Before director Kathryn Bigelow's successes with Oscar-winning The Hurt Locker and Zero Dark Thirty, military movies tended to bomb at the box office, and few received outstanding reviews from critics. Now, with the war wrapping up, the tide is changing, and Spielberg's film could be part of that shift. Stylistically and thematically, I picture the movie having shades of Munich and the post-invasion scenes in Saving Private Ryan, but I also see him injecting some of the melancholy home life present in E.T. In order for this movie to work, I think the screenplay (currently being penned by Paranoia's Jason Dean Hall) will have to alternate between combat sequences and those on the homefront, to better set up what will happen to Kyle at the end. But is there even a lesson or order to the madness of his death?

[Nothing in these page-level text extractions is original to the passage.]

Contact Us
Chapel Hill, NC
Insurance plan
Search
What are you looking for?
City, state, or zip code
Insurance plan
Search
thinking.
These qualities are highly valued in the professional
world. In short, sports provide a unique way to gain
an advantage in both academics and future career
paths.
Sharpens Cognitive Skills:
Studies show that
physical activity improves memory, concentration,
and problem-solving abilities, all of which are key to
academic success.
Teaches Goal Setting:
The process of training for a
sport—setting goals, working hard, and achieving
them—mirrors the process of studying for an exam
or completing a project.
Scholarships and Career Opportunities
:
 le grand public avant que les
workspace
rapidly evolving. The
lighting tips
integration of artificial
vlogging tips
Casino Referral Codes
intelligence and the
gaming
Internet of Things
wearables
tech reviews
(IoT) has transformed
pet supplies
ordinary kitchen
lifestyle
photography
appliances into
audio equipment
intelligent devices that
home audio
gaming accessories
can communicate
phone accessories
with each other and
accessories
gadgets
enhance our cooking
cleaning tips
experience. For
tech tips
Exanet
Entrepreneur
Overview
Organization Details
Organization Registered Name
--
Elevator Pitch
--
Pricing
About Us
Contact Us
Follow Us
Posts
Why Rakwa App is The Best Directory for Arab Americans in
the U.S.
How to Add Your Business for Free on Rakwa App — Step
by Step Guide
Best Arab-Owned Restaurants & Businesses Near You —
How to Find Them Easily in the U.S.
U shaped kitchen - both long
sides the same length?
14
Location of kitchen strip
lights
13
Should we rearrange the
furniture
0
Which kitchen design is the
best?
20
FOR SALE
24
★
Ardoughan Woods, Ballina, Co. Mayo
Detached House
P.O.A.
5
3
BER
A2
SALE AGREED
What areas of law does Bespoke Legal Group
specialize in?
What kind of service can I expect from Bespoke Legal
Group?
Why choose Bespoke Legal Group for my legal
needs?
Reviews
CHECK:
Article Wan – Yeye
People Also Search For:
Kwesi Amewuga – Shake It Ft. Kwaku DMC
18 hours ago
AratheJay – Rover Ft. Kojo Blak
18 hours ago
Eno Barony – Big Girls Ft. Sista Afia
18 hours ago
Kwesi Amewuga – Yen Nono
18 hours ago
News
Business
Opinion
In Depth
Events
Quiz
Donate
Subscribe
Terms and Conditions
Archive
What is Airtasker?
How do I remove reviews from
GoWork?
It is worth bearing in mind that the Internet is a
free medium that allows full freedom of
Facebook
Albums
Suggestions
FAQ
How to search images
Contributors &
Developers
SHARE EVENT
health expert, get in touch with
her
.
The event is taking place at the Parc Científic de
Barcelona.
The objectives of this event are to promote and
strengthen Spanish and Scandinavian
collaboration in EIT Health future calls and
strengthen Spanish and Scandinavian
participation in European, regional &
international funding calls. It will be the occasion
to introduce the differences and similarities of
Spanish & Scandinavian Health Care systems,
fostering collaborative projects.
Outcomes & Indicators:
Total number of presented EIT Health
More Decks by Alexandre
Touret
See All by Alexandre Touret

The story reminded me of the senseless killing of Robin Williams' character by a patient in Patch Adams. After Kyle's murder, his wife Taya has aligned herself with the NRA, maintaining her support for guns. The New Yorker piece hints that the severity of Routh's delusions indicate that he may not have even had PTSD, but perhaps been bipolar or schizophrenic. But then again, many people with diagnoses of PTSD have murdered people, often spouses, after returning home. Spielberg has a complex story on his hands, with no happy ending. But for this veteran director to abandon another project, he must feel he has the key to unlock this story and bring it to the big screen.